New Credit Card Rules to Have Little Impact on ABS
U.S. credit card Asset-backed securities trusts are well positioned to offset performance repercussions from changes to U.S. credit card regulations that went into effect on February 22, according to Fitch Ratings. However, credit card companies are set to face more acute pressures.
The impact on card performance variables will be felt most noticeably in gross yield, which will decrease slightly in the short to medium term, Fitch says in its latest Credit Card Movers and Shakers report. The resulting implications for performance measures are not likely to precipitate any rating actions for credit card ABS, Fitch says.
U.S. prime credit card chargeoffs rebounded almost to the near-record levels set last fall, according to the latest Credit Card Index results from Fitch.
Fitch’s prime credit card chargeoff index jumped 112 bps (11%) to 11.37%. The results, which cover the January collection period, pushed the index to its highest level since September 2009’s record 11.52%, and 54% above year-earlier levels.
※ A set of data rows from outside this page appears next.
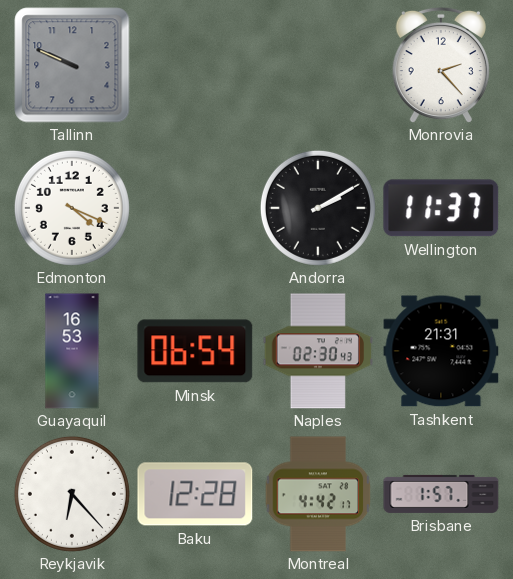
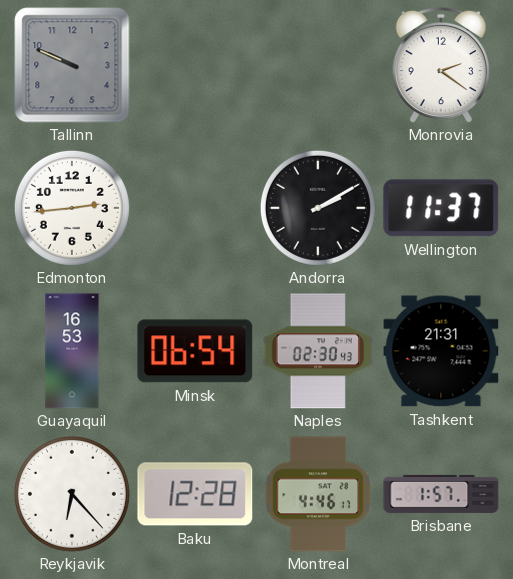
Monrovia: 2:23 -> 2:21
Edmonton: 4:19 -> 2:44
Montreal: 4:42 -> 4:46
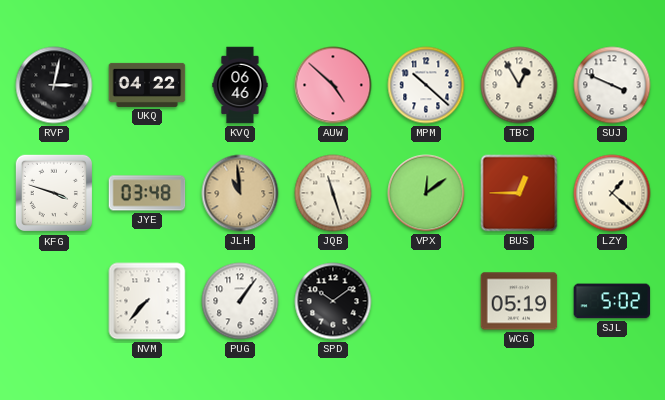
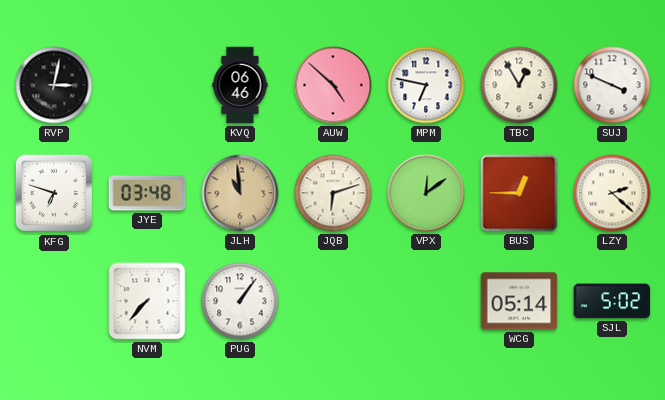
UKQ: 04:22 -> none
MPM: 10:22 -> 6:47
KFG: 3:48 -> 6:48
JQB: 11:27 -> 6:12
LZY: 1:22 -> 2:22
SPD: 10:09 -> none
WCG: 05:19 -> 05:14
The increase was largely driven by a payment holiday for Chase credit cardholders, which pushed more chargeoffs into the current period.
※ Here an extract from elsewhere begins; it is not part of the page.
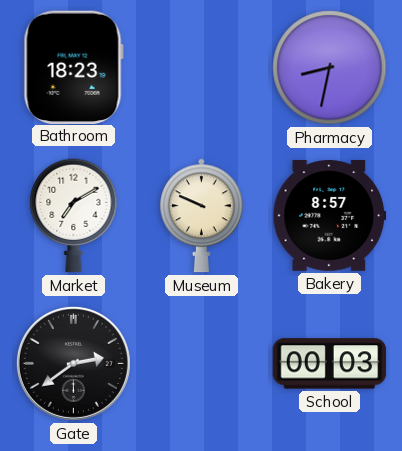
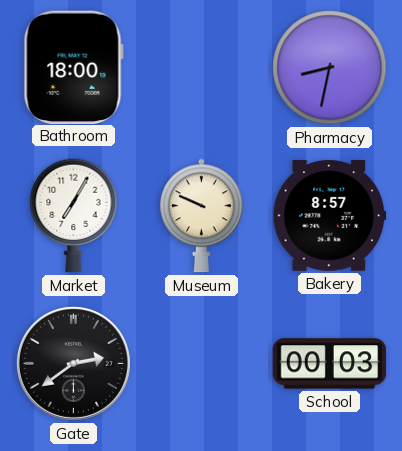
Bathroom: 18:23 -> 18:00
Market: 7:10 -> 7:05
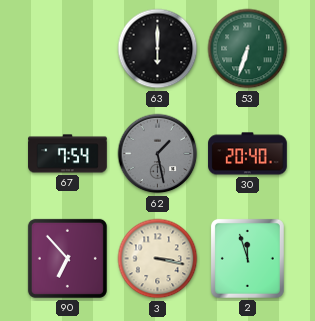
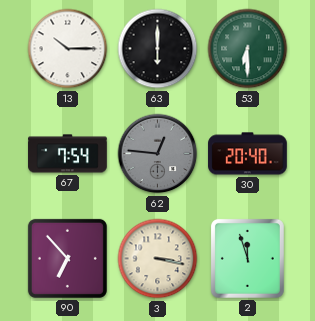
13: none -> 10:15
53: 6:33 -> 6:30
62: 1:28 -> 12:46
Meanwhile, TransUnion reported that during the fourth quarter of 2009 the Credit Risk Index (CRI) indicated that risk conditions in the U.S. are beginning to moderate. The Credit Risk Index is a statistic developed to measure the changes in average consumer credit risk within various geographies across the nation.
During the fourth quarter of 2009, TransUnion’s Credit Risk Index increased nationally 38 basis points to 129.67 from 129.29 in the third quarter, the smallest increase of this measure since the early stages of the current recession.
Based upon the Credit Risk Index it appears that we may have possibly reached a plateau for credit risk after five consecutive quarters of significant increases, suggesting that the financial recovery is beginning to take hold as consumers continue to adapt their lifestyle and debt management practices to navigate these difficult economic times.